James Holloway, one of around 15 cycling instructors in Islington, described the funding drop-off as “tragic” and warned it was effectively “chopping off any ambition at the knees for growing cycling” in the borough – a key Town Hall aspiration in its drive to be a heartland of cycling.

As it cuts budgets following its Covid losses, TfL is also understood to be considering cutting a quarter of its workforce under a raft of cuts being rolled out.

Earlier this month the IWGB wrote an open letter to the Mayor of London and transport minister Grant Shapps, signed by 583 people, including cycling instructors, healthcare professionals, teachers, politicians and members of the public who have used the service.

The letter blamed “political gamesmanship” between government and Transport for London (TfL) over the cuts and called on TfL not to pick on instructors as an easy target to “balance the books”.

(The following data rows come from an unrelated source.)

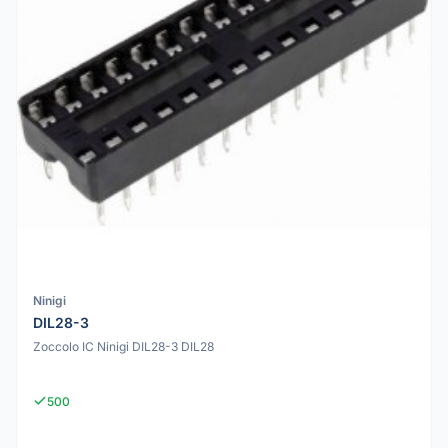
Ninigi
DIL28-3
Zoccolo IC Ninigi DIL28-3 DIL28
500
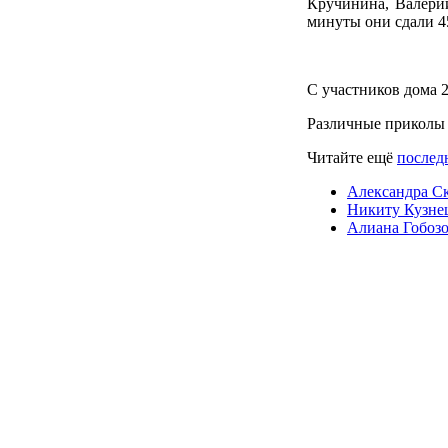
Кручинина, Валер
минуты они сдали 4
С участников дома 
Различные приколы 
Читайте ещё
последн
Александра Ск
Никиту Кузнец
Алиана Гобозо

When the Tribune contacted the Treasury, they said there had been no cuts in funding to the Department of Transport (DfT) while the DfT said they had provided TfL with £5billion worth of “emergency” funding in the past two years.

“Funding for active travel, including cycle training in London, is a matter for the mayor,” a spokesperson added.

A TfL spokesperson said: “Despite the pandemic having a devastating impact on TfL’s finances, we remain committed to helping people with cycle training.

“We are in ongoing discussions with the government to try and secure more funding for cycle training.”

Islington’s environment chief, Councillor Rowena Champion, said the government should “provide long-term funding to TfL to enable boroughs to continue to support active travel”.

She described the cycling trainers as being “at the heart” of Islington’s active travel goals and celebrated them as “skilled and dedicated” instructors who “play a fundamental role in enabling children and adults to cycle safely and confidently”.

An Islington Council spokesperson said: “We’ve received funds for the first quarter of 2022/23 from TfL and are discussing how much of that we can allocate towards cycle training, and are exploring other possible funding sources to support this.”